------ Source material

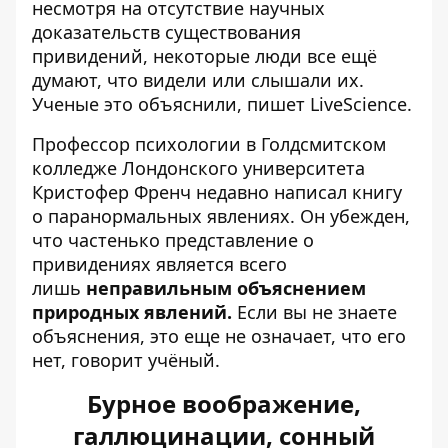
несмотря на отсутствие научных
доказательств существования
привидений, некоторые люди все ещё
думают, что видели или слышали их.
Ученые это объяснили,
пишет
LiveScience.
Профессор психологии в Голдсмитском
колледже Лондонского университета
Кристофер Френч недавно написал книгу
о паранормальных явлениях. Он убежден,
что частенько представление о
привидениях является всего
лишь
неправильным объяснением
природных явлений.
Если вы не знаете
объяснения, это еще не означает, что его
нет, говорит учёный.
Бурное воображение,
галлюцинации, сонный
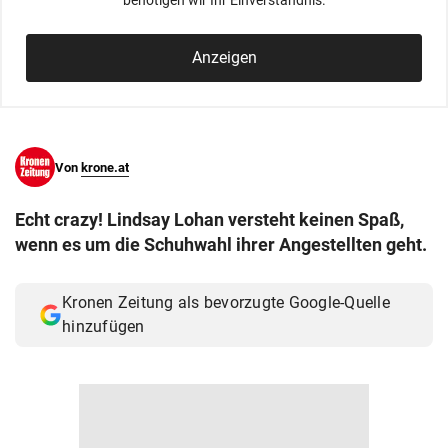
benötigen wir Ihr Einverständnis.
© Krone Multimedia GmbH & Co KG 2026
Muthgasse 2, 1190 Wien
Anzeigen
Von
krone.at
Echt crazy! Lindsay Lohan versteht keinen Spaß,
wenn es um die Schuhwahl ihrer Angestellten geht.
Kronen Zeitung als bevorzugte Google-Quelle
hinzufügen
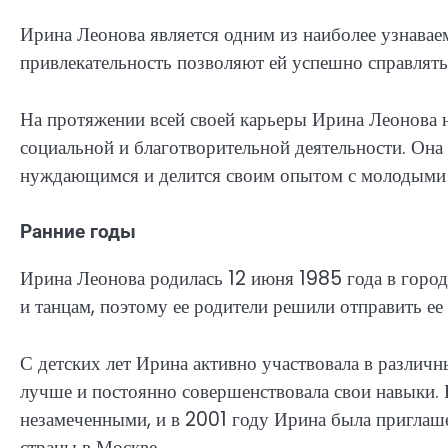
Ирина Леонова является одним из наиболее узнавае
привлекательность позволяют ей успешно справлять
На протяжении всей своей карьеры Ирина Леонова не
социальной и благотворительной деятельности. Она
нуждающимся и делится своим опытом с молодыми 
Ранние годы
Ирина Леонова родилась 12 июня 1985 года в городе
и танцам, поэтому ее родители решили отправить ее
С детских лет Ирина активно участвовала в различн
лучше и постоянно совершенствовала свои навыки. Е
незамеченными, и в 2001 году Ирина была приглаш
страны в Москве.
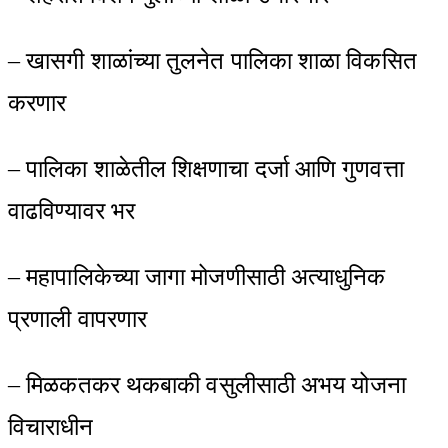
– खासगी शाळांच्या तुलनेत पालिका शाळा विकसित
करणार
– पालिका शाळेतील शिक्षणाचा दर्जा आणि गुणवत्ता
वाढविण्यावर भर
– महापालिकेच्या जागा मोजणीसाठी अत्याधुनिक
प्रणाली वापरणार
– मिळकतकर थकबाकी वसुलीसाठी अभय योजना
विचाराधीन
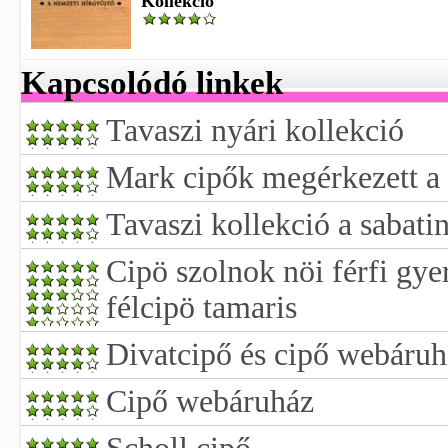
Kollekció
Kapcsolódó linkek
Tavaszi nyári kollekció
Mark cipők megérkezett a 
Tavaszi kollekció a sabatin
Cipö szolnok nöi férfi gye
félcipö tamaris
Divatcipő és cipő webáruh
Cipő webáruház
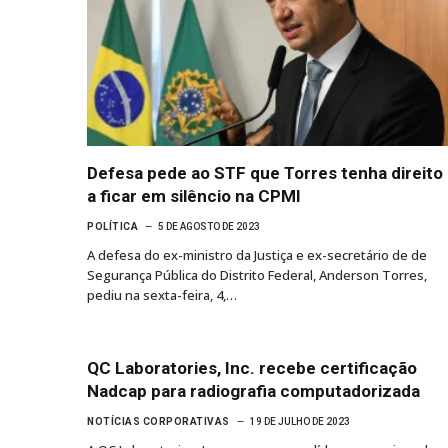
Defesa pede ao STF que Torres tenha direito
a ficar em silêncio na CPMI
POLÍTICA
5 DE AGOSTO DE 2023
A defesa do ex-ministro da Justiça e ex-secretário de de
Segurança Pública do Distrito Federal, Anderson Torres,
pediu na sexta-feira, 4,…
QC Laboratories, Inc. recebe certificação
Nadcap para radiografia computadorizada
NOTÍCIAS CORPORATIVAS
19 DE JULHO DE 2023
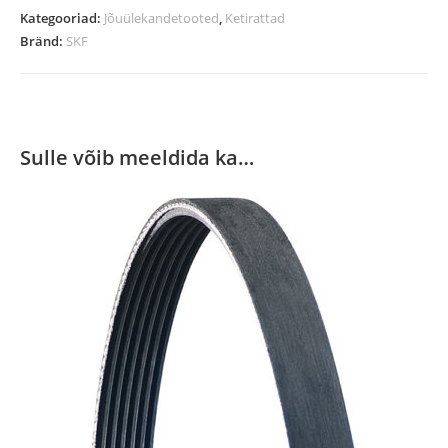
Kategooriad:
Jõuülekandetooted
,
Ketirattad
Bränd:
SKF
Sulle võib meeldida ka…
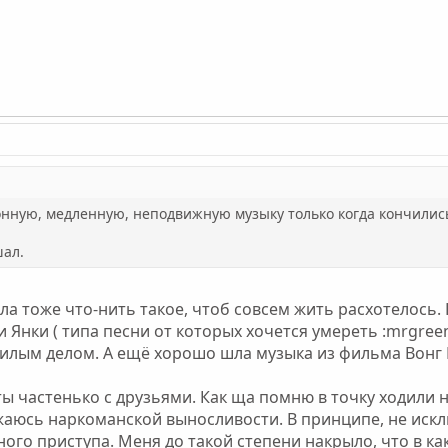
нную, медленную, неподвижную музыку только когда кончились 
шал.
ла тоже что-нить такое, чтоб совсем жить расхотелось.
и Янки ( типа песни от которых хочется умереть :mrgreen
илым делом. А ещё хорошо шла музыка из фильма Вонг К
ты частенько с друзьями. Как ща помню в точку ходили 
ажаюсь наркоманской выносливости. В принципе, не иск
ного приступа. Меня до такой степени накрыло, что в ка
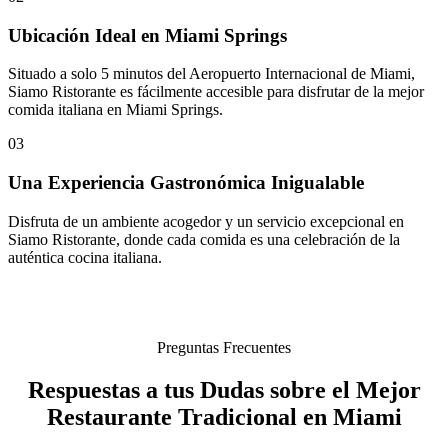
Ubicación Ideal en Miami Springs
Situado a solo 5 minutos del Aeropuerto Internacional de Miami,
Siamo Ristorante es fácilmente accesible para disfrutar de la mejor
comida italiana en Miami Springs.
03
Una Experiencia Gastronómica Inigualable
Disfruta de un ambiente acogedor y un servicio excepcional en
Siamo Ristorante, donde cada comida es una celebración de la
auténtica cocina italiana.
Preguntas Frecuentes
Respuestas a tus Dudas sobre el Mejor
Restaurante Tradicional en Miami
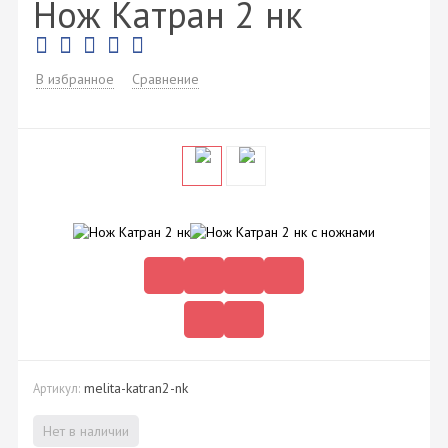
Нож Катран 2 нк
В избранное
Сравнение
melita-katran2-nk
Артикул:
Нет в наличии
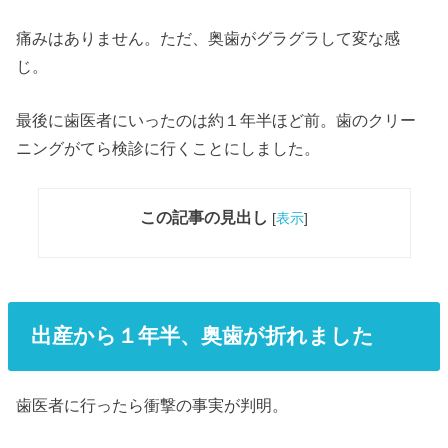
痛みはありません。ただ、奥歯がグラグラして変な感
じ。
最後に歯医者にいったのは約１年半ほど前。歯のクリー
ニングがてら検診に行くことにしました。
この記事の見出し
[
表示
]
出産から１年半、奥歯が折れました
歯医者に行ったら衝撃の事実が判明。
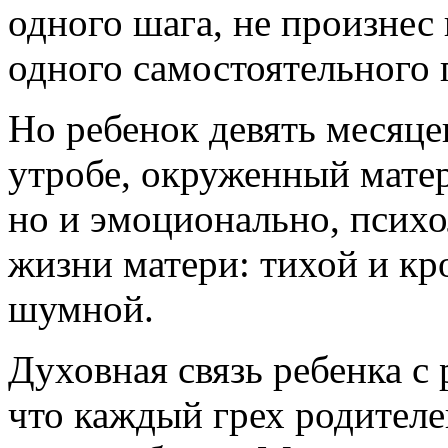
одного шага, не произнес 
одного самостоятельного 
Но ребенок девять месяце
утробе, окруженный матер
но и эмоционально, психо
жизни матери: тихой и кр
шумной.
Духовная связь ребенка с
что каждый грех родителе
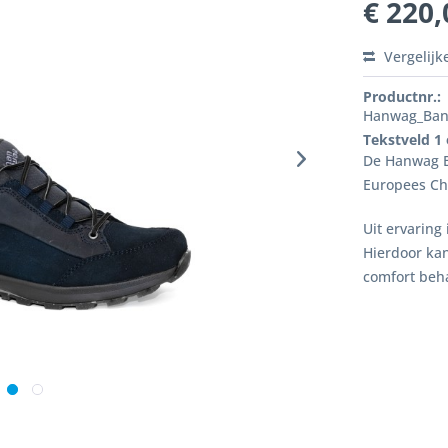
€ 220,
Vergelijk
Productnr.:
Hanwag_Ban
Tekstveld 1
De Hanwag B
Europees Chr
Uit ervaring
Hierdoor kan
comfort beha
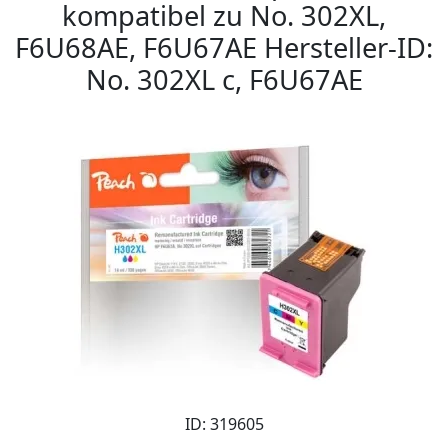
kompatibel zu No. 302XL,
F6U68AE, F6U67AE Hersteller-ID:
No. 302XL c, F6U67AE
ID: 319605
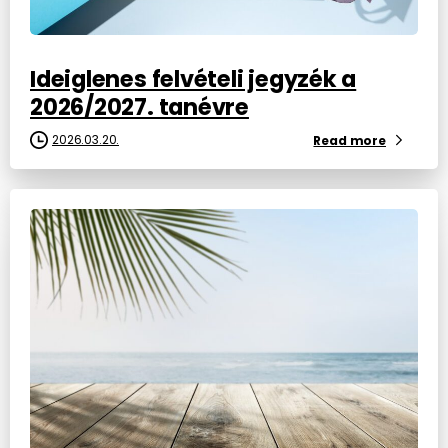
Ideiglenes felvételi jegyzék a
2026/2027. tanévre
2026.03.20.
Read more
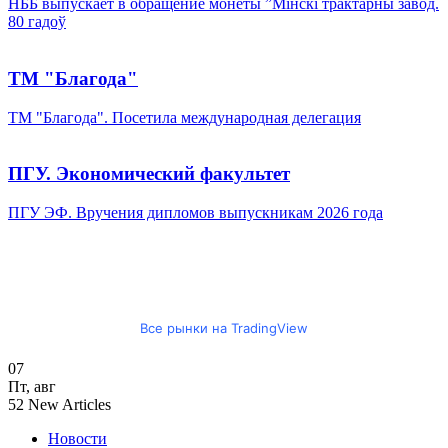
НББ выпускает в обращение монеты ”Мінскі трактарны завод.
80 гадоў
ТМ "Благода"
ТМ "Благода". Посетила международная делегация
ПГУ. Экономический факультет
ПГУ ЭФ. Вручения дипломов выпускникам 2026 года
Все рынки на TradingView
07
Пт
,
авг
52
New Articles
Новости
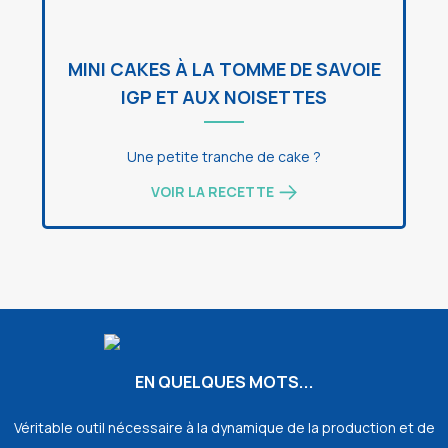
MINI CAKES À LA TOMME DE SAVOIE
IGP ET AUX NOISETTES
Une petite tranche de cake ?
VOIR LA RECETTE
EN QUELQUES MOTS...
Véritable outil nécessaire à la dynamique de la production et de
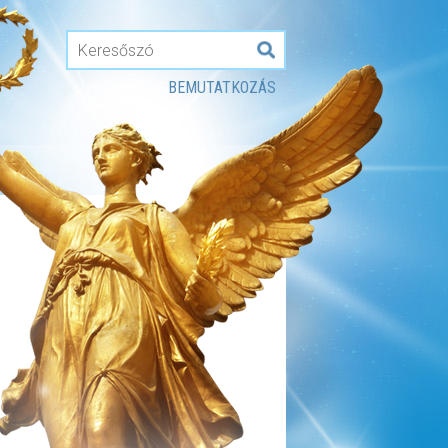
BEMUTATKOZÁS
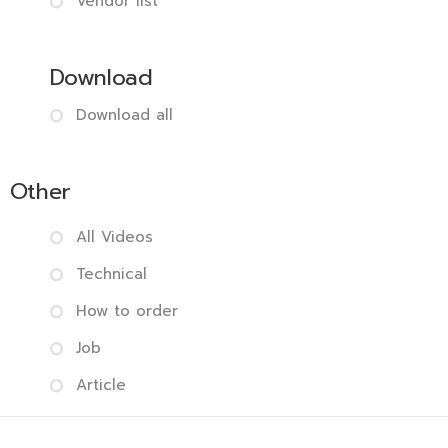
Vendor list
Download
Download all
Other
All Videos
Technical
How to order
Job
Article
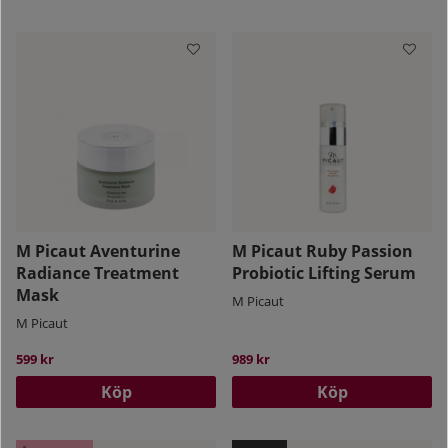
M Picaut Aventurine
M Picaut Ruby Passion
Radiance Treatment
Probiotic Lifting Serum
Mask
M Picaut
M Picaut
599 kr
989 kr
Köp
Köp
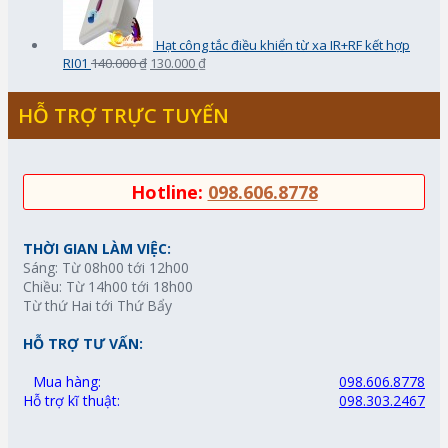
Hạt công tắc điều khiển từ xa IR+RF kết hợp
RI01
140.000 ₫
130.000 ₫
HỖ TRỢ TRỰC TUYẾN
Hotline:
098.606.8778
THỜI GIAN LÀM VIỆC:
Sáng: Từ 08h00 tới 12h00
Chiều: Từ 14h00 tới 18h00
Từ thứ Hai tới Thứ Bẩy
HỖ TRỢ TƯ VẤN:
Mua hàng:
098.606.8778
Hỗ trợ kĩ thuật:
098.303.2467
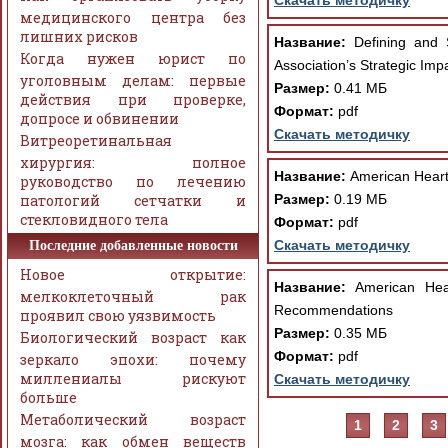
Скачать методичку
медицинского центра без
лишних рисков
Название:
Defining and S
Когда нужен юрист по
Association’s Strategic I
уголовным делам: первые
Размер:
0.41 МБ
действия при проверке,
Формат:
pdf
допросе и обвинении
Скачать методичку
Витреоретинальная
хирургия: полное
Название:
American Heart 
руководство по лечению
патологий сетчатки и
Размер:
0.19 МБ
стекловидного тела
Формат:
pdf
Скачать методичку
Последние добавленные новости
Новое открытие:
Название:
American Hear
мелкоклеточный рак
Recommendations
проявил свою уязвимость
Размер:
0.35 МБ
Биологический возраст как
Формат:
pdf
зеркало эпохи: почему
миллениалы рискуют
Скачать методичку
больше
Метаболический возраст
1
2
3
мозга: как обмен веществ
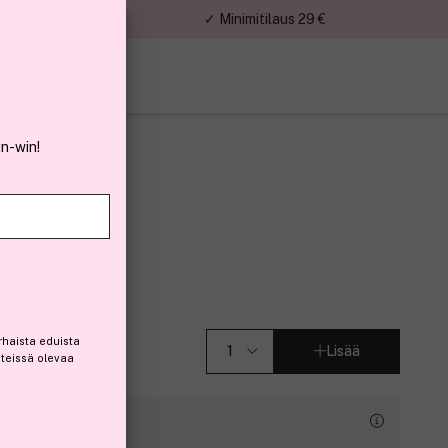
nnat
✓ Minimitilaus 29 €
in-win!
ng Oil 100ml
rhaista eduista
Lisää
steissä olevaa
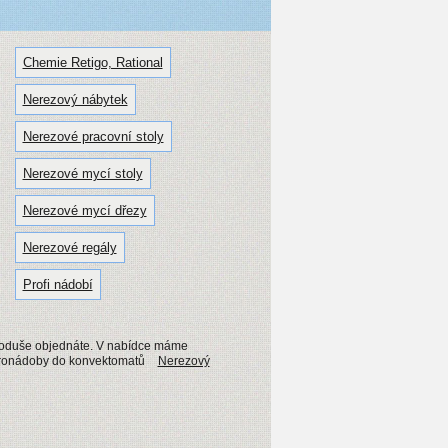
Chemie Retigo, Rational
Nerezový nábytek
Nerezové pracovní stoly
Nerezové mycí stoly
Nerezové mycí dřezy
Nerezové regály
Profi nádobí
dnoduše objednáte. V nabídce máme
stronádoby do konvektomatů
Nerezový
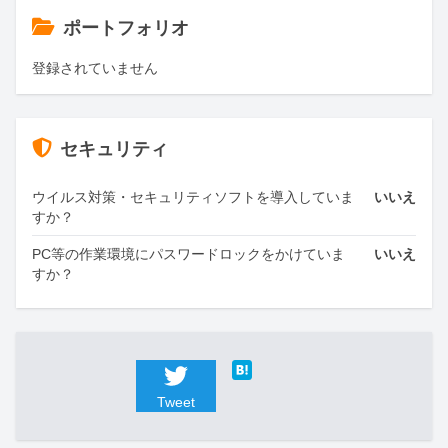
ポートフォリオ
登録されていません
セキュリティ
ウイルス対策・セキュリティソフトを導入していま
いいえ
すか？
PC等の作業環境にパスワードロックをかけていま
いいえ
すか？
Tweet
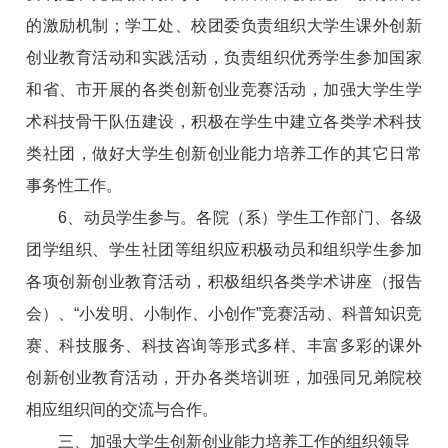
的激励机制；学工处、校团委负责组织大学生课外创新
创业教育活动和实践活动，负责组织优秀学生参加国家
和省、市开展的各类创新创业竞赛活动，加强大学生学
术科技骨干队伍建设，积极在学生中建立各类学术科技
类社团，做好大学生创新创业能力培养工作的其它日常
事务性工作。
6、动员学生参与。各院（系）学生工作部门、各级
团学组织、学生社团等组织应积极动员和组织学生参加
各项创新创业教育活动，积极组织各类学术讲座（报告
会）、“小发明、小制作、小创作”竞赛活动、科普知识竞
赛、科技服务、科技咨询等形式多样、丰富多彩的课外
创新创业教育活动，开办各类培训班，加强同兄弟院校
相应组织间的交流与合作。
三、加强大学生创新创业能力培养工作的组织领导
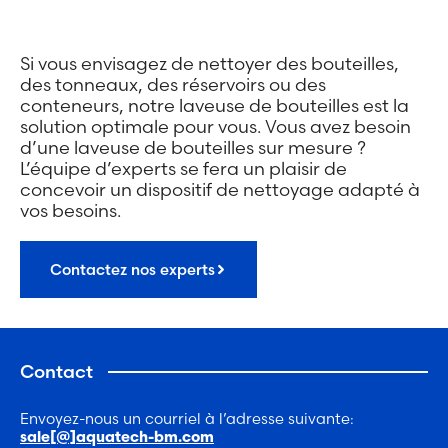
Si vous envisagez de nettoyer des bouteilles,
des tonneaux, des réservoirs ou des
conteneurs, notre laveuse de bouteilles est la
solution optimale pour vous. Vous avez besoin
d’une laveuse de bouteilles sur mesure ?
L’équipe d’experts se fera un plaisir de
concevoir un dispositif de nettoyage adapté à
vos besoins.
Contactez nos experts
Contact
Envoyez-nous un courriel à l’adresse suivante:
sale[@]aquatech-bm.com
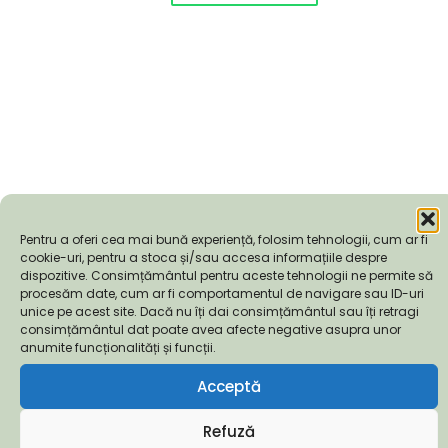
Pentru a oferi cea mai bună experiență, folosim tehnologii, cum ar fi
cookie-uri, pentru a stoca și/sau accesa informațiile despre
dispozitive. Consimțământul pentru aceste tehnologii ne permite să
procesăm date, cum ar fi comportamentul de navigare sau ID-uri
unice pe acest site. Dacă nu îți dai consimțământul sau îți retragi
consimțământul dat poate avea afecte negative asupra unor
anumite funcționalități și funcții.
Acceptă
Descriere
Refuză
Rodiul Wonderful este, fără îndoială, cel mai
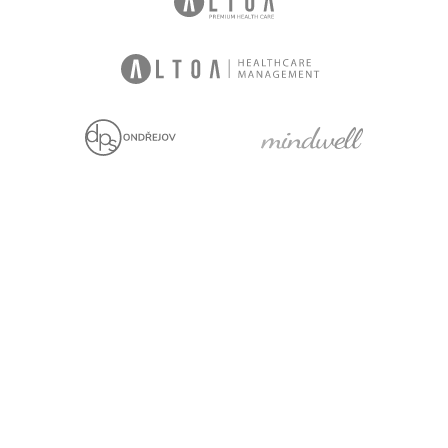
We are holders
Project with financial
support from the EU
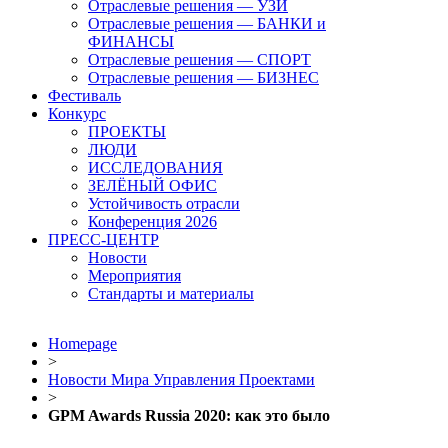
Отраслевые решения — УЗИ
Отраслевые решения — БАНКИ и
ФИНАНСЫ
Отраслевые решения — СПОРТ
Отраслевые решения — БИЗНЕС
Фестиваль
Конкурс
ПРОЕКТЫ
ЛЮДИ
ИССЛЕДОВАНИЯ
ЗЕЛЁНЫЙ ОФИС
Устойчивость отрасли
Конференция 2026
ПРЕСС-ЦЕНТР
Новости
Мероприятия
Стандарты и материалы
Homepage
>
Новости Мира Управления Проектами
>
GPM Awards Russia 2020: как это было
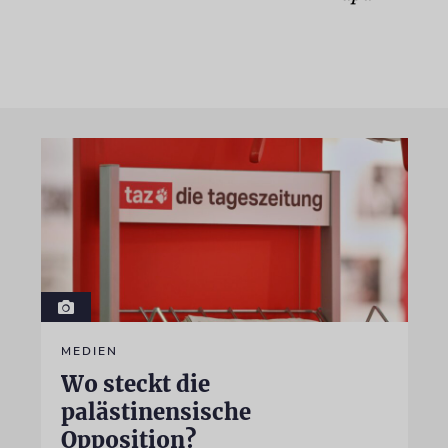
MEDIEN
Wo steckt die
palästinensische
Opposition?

------------

- **Problem to work on**
For this exercise, return exactly the lines above from the line with "De Hanwag B" through the line with "миллениалы рискуют", both included. Do not copy the pictures.

- **Response to the exercise**
De Hanwag B
Europees Chr
Uit ervaring
Hierdoor kan
comfort beha
kompatibel zu No. 302XL,
F6U68AE, F6U67AE Hersteller-ID:
No. 302XL c, F6U67AE
ID: 319605
Ideiglenes felvételi jegyzék a
2026/2027. tanévre
2026.03.20.
Read more
НББ выпускает в обращение монеты ”Мінскі трактарны завод.
80 гадоў
ТМ "Благода"
ТМ "Благода". Посетила международная делегация
ПГУ. Экономический факультет
ПГУ ЭФ. Вручения дипломов выпускникам 2026 года
Все рынки на TradingView
07
Пт
,
авг
52
New Articles
Новости
MINI CAKES À LA TOMME DE SAVOIE
IGP ET AUX NOISETTES
Une petite tranche de cake ?
VOIR LA RECETTE
EN QUELQUES MOTS...
Véritable outil nécessaire à la dynamique de la production et de
BEMUTATKOZÁS
Vendor list
Download
Download all
Other
All Videos
Technical
How to order
Job
Article
M Picaut Aventurine
M Picaut Ruby Passion
Radiance Treatment
Probiotic Lifting Serum
Mask
M Picaut
M Picaut
599 kr
989 kr
Köp
Köp
Hạt công tắc điều khiển từ xa IR+RF kết hợp
RI01
140.000 ₫
130.000 ₫
HỖ TRỢ TRỰC TUYẾN
Hotline:
098.606.8778
THỜI GIAN LÀM VIỆC:
Sáng: Từ 08h00 tới 12h00
Chiều: Từ 14h00 tới 18h00
Từ thứ Hai tới Thứ Bẩy
HỖ TRỢ TƯ VẤN:
Mua hàng:
098.606.8778
Hỗ trợ kĩ thuật:
098.303.2467
Скачать методичку
медицинского центра без
лишних рисков
Название:
Defining and S
Когда нужен юрист по
Association’s Strategic I
уголовным делам: первые
Размер:
0.41 МБ
действия при проверке,
Формат:
pdf
допросе и обвинении
Скачать методичку
Витреоретинальная
хирургия: полное
Название:
American Heart 
руководство по лечению
патологий сетчатки и
Размер:
0.19 МБ
стекловидного тела
Формат:
pdf
Скачать методичку
Последние добавленные новости
Новое открытие:
Название:
American Hear
мелкоклеточный рак
Recommendations
проявил свою уязвимость
Размер:
0.35 МБ
Биологический возраст как
Формат:
pdf
зеркало эпохи: почему
миллениалы рискуют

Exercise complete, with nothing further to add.